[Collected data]
+ + + + + + +
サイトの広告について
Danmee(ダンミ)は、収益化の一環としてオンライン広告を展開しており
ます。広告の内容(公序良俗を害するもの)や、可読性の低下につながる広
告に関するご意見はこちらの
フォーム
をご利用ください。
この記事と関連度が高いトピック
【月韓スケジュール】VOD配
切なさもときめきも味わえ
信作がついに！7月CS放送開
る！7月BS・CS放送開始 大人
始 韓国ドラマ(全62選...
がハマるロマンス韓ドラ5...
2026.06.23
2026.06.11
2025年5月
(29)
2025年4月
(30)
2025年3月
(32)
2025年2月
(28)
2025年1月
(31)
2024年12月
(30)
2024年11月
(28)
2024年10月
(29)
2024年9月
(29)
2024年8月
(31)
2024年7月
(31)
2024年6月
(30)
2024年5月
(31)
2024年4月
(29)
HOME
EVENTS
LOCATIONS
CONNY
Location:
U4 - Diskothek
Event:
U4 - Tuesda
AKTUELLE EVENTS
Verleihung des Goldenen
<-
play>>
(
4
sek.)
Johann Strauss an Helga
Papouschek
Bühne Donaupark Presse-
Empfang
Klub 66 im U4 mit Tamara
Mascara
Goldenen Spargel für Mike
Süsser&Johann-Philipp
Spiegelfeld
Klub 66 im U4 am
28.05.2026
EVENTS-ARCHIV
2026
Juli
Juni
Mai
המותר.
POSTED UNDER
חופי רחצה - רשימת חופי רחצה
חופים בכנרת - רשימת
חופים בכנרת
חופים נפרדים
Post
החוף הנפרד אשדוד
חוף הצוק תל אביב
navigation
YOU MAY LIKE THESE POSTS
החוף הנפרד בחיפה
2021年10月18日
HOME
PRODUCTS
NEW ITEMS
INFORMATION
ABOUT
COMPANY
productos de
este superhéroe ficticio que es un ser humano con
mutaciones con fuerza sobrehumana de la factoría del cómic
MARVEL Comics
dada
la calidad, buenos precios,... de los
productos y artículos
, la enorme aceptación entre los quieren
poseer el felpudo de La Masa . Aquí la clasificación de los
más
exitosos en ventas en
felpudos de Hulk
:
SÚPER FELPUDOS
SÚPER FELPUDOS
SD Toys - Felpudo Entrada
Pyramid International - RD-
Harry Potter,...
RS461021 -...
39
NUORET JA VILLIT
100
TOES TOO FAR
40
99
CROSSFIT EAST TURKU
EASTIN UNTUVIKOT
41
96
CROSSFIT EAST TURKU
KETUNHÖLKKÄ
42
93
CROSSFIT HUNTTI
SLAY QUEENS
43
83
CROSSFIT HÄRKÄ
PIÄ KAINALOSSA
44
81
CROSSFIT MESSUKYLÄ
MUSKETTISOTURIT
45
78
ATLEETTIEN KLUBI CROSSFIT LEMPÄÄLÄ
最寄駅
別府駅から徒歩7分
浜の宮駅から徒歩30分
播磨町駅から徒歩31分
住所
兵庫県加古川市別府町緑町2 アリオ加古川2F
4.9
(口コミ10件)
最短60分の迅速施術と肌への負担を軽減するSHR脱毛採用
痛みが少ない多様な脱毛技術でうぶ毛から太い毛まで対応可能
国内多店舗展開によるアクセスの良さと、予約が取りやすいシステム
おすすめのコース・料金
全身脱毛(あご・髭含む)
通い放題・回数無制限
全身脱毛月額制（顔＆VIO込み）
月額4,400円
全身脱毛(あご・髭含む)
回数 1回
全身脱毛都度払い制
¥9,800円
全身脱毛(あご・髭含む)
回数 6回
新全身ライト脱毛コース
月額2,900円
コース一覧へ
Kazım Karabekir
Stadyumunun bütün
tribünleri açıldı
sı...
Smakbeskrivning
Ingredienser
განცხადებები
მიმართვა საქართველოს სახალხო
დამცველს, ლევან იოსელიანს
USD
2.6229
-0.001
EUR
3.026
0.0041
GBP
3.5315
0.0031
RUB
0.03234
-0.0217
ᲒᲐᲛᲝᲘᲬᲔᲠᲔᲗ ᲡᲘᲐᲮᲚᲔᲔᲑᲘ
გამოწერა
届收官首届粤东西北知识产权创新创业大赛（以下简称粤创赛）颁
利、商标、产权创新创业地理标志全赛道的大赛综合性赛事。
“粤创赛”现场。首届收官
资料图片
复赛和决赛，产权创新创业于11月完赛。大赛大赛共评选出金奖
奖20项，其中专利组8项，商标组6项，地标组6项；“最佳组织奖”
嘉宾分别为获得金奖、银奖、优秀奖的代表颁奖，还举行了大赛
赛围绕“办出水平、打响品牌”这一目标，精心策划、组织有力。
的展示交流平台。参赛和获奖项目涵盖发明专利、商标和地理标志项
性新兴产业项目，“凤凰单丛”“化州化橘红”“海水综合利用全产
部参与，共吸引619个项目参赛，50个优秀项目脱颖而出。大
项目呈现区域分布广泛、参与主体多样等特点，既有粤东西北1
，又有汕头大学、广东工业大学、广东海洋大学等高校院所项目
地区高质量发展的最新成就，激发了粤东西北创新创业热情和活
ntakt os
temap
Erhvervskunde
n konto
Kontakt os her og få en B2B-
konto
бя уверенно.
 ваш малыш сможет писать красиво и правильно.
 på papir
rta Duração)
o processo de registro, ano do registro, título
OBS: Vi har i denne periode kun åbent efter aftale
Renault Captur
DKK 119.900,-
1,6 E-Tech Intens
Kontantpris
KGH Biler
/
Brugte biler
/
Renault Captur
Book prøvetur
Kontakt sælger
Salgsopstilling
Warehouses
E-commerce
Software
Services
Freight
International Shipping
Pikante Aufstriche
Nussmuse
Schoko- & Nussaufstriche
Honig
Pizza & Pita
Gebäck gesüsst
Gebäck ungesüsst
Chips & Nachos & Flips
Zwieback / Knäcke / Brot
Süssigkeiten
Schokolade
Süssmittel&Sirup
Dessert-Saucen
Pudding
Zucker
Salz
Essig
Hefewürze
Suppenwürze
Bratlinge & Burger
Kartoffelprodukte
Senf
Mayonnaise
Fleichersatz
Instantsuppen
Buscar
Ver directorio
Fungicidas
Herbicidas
+ + + + + + +
DESCRIPTION OF THE TASK: Check each line of the entries for the string "רשימת". Copy the lines that have it.

RESPONSE TO THIS EXERCISE:
חופי רחצה - רשימת חופי רחצה
חופים בכנרת - רשימת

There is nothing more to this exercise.